We're often told that "it's
not censorship when a private actor tells you to shut up on their own private
platform" -- but when the government decides not to create any public
spaces (say, by declining to create publicly owned internet infrastructure) and
then allows a handful of private companies to dominate the privately owned
world of online communications, then those companies' decisions about who may
speak and what they may say become a form of government speech regulation --
albeit one at arm's length.
I don't
think that the solution to this is regulating the tech platforms so they have
better speech rules -- I think it's breaking them up and forcing them to allow
interoperability, so that their speech rules no longer dictate what kind of
discourse we're allowed to have.
Imagine
two different restaurants: one prohibits any discussion of any subject the
management deems “political” and the other has no such restriction. It’s easy
to see that we’d say that you have more right to freely express yourself in the
Anything Goes Bistro than in the No Politics at the Table Diner across the
street.
Now, the
house rules at the No Politics at the Table Diner have implications for free
speech, but these are softened by the fact that you can always eat at the
Anything Goes Bistro, and, of course, you can always talk politics when you’re
not at a restaurant at all: on the public sidewalk (where the First Amendment
shields you from bans on political talk), in your own home, or even in the No
Politics Diner, assuming you can text covertly under the tablecloth when the
management isn’t looking.
Depending
on your town and its dining trends, the house rules at The No Politics Diner
might matter more or less. If No Politics has the best food in town and
everywhere else has a C rating from the health department, then the No Politics
Diner’s rules matter a lot more than if No Politics is a greasy spoon that no one
eats in if they can get a table elsewhere.
What
happens if some deep-pocketed private-equity types hit on a strategy to turn
The No Politics Diner into a citywide phenomenon? They merge The No Politics
Diner with all the other restaurants in town, spending like drunken sailors.

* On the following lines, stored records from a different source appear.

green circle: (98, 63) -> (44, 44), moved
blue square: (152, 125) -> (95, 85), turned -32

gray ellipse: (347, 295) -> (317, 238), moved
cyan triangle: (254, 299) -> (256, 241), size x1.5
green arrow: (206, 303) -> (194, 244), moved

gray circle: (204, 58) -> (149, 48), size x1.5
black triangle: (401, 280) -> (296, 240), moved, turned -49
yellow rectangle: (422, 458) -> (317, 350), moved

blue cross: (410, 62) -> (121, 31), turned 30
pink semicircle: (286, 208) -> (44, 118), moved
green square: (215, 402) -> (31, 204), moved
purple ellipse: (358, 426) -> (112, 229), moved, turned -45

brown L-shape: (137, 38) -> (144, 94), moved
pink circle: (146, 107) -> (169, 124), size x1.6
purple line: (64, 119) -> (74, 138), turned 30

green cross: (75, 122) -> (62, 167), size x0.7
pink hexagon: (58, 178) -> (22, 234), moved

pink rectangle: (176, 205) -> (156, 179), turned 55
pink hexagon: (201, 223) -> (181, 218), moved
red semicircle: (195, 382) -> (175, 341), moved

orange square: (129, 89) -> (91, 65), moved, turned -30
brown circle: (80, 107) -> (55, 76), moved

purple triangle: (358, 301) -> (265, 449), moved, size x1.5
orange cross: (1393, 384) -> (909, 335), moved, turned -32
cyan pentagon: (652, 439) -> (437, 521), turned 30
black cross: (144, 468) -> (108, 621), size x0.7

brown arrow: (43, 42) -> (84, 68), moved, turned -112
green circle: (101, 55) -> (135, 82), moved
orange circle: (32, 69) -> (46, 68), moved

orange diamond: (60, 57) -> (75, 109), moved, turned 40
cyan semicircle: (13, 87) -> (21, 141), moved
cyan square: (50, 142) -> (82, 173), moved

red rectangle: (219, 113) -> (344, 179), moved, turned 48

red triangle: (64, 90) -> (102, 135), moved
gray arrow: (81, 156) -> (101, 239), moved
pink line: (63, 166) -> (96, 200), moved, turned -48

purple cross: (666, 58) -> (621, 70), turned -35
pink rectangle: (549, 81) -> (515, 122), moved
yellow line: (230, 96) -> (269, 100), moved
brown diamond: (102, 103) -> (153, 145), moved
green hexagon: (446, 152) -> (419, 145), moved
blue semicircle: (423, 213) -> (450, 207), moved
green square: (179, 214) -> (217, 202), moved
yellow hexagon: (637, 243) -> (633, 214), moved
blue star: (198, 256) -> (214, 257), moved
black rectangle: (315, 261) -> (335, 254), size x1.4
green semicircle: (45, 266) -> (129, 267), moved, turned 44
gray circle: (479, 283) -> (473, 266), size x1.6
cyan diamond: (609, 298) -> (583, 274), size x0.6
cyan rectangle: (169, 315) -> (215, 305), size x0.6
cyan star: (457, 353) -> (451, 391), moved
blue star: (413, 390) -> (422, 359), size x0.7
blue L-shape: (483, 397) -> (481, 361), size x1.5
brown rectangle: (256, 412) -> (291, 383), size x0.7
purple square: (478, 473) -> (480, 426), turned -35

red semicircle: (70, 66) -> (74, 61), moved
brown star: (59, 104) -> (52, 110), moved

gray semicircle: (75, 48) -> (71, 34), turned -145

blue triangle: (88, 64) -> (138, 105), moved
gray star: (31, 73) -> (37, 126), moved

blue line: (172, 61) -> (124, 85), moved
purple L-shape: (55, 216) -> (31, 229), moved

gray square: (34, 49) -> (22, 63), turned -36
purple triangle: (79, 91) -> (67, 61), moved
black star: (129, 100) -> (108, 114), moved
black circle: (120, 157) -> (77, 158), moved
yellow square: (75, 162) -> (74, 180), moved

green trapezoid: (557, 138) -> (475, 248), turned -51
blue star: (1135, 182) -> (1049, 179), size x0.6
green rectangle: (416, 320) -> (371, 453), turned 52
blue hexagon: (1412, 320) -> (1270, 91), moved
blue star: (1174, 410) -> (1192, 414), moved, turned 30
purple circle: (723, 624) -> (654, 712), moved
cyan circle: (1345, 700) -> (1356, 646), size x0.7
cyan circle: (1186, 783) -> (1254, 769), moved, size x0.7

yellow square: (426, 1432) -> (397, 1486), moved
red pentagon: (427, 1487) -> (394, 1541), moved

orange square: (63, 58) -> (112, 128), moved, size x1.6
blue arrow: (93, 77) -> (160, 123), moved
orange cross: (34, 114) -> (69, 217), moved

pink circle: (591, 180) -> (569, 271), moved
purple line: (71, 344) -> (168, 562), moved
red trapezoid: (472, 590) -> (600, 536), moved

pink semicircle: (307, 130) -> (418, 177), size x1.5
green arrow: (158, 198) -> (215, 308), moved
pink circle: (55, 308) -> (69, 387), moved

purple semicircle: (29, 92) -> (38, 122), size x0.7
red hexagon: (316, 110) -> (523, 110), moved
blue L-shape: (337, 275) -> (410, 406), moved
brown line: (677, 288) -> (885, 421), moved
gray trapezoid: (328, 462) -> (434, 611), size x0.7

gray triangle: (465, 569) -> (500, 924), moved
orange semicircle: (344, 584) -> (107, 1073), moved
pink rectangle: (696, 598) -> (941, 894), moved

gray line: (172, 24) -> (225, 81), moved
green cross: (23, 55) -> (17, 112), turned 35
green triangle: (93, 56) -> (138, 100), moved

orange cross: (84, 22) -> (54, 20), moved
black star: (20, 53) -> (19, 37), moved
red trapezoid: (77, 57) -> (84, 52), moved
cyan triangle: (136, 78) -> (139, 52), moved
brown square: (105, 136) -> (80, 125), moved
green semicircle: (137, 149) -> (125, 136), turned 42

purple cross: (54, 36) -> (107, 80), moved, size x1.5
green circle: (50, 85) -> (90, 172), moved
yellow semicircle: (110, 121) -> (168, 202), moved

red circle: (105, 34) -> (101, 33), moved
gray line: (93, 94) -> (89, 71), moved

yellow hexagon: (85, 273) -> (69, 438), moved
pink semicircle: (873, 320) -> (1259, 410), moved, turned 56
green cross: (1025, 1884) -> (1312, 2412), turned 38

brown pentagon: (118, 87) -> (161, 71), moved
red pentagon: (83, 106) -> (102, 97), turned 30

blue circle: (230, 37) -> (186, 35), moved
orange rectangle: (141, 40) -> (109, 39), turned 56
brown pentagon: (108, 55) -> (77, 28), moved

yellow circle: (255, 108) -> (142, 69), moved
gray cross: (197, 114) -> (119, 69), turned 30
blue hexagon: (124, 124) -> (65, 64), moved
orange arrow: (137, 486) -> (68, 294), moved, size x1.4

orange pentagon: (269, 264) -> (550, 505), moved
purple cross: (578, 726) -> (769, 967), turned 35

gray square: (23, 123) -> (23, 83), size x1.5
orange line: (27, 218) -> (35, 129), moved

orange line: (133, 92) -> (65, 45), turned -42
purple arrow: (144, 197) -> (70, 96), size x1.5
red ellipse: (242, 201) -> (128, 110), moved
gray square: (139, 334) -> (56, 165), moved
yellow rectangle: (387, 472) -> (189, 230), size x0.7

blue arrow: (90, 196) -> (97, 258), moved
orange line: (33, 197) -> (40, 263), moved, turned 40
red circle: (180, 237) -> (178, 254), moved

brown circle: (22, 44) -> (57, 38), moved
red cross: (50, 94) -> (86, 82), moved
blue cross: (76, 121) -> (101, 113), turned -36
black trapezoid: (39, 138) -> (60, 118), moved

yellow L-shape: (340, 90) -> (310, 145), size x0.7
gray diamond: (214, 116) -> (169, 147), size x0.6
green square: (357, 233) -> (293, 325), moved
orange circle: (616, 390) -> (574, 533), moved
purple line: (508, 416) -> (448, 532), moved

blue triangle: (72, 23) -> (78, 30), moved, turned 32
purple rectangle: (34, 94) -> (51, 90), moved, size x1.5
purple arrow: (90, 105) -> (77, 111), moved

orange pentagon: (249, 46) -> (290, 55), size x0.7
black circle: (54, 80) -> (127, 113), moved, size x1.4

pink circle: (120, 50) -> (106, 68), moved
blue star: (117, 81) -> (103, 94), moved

Once that’s accomplished, the NPD cartel goes after the remaining competition:
any holdouts, and anyone who tries to open a rival is given the chance to sell
out cheap, or be driven out of business. NPD has lots of ways to do this: for
example, they’ll open a rival on the same block and sell food below cost to
drive the refuseniks out of business (they’re not above sending spies to steal
their recipes, either!). Even though some people resent NPD and want to talk
politics, there’s not enough people willing to pay a premium for their dinner
to keep the Anything Goes Bistro in business.